# Weight-Space Symmetry

According to Bishop,
> Multiple distinct choices for the weight vector $\bf w$ will give rise to the same mapping functioins from inputs to outputs

This will be useful for Bayesian model comparison

In [19]:
import numpy as np
from numpy.random import randn, seed

Consider, for example, a two layered neural network with $\tanh$ activation function, input vector $x$ and a set of weights ${\bf w} = ({\bf w}^{(1)}, {\bf w}^{(2)})$.

$$
    x = \begin{bmatrix}
    x_1 \\
    x_2
    \end{bmatrix}
$$

$$
    {\bf w}^{(1)} = \begin{bmatrix}
    w_{11}^{(1)} & w_{12}^{(1)}\\
    w_{21}^{(1)} & w_{22}^{(1)}\\
    w_{31}^{(1)} & w_{32}^{(1)}
    \end{bmatrix}
$$

$$
    {\bf w}^{(2)} = \begin{bmatrix}
    w_{11}^{(1)} & w_{12}^{(1)} & w_{13}^{(1)} \\
    \end{bmatrix}
$$

## Tanh symmetry

In [38]:
seed(314)
W1 = randn(3, 2)
W2 = randn(1, 3)
x = np.array([[1, 2]]).T

Feedforwarding the network, we obtain the hidden units for the hidden layer as follows:

In [39]:
a1 = W1 @ x
z1 = np.tanh(a1)

Next, we obtain the value of the output layer as follows:

In [40]:
a2 = W2 @ z1
y = np.tanh(a2)
print(y)

[[-0.73209407]]


The weight-space symmetry works as follows: we can obtain the same result for $\hat y$ by _changing_ the signs of a particular group of weights. 

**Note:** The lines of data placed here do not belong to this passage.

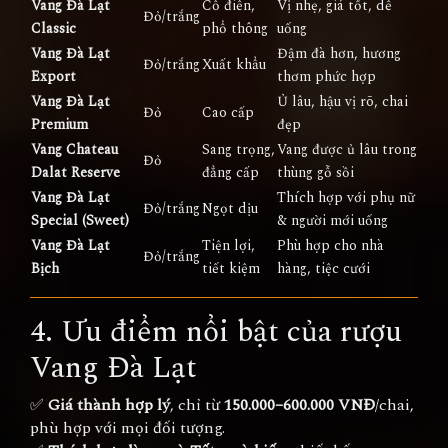
Vang Đà Lạt
Cổ điển,
Vị nhẹ, giá tốt, dễ
Đỏ/trắng
Classic
phổ thông
uống
Vang Đà Lạt
Đậm đà hơn, hương
Đỏ/trắng
Xuất khẩu
Export
thơm phức hợp
Vang Đà Lạt
Ủ lâu, hậu vị rõ, chai
Đỏ
Cao cấp
Premium
đẹp
Vang Chateau
Sang trọng,
Vang được ủ lâu trong
Đỏ
Dalat Reserve
đẳng cấp
thùng gỗ sồi
Vang Đà Lạt
Thích hợp với phụ nữ
Đỏ/trắng
Ngọt dịu
Special (Sweet)
& người mới uống
Vang Đà Lạt
Tiện lợi,
Phù hợp cho nhà
Đỏ/trắng
Bịch
tiết kiệm
hàng, tiệc cưới
4. Ưu điểm nổi bật của rượu
Vang Đà Lạt
✅
Giá thành hợp lý
, chỉ từ
150.000–600.000 VNĐ
/chai,
phù hợp với mọi đối tượng.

Considering our two-layered neural network. Letting ${\bf \hat w}^{(1)} = -{\bf w}^{(1)}$ and ${\bf \hat w}^{(2)} = -{\bf w}^{(2)}$, we obtain the same output value for different values in the network.

In [41]:
W1p = -W1
W2p = -W2
x = np.array([[1, 2]]).T

In [42]:
a1 = W1p @ x
z1 = np.tanh(a1)

In [43]:
a2 = W2p @ z1
y = np.tanh(a2)
print(y)

[[-0.73209407]]


> Interchanging the values of all the weights [...] leading beath into and out of hidden hidden unit with the corresponding weights [...] associated with a different hidden unit

In [113]:
a1 = W1[::-1] @ x
z1 = np.tanh(a1)

In [114]:
a2 = W2[:, ::-1] @ z1
y = np.tanh(a2)
print(y)

[[-0.73209407]]